ACTIVITY: Provide again, from the entries below, every line from the one containing "Секретарь ЦК КПСС" through the one containing "высшее начальное", exactly as written, and no other line.

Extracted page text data
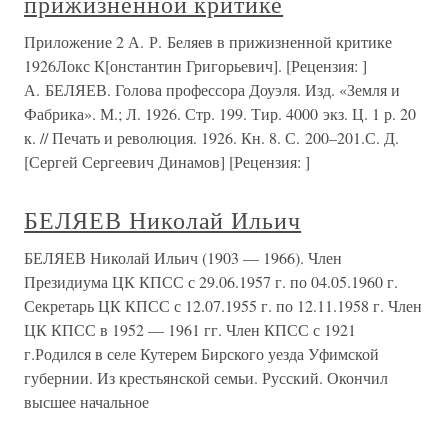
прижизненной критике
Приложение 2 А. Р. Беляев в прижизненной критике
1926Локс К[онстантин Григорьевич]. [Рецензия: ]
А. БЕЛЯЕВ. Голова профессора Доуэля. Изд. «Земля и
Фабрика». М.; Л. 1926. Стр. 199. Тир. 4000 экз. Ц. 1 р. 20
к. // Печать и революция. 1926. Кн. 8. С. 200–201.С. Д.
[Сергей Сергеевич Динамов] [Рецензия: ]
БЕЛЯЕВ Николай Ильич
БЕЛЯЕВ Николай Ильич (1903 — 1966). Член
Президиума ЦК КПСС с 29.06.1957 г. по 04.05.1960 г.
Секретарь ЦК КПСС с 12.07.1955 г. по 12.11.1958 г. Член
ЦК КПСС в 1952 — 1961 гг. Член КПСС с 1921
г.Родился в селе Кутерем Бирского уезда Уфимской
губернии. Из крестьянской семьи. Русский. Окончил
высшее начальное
---
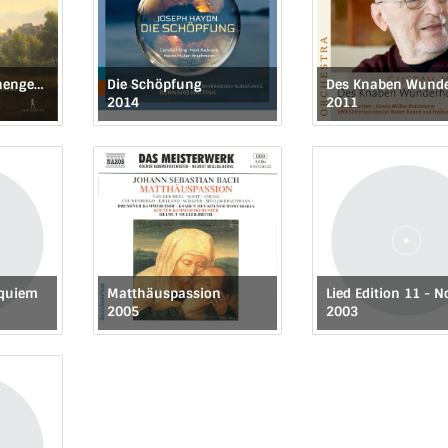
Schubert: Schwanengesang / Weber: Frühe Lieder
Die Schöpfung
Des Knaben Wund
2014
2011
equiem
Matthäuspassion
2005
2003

TASK RESULT:
Секретарь ЦК КПСС с 12.07.1955 г. по 12.11.1958 г. Член
ЦК КПСС в 1952 — 1961 гг. Член КПСС с 1921
г.Родился в селе Кутерем Бирского уезда Уфимской
губернии. Из крестьянской семьи. Русский. Окончил
высшее начальное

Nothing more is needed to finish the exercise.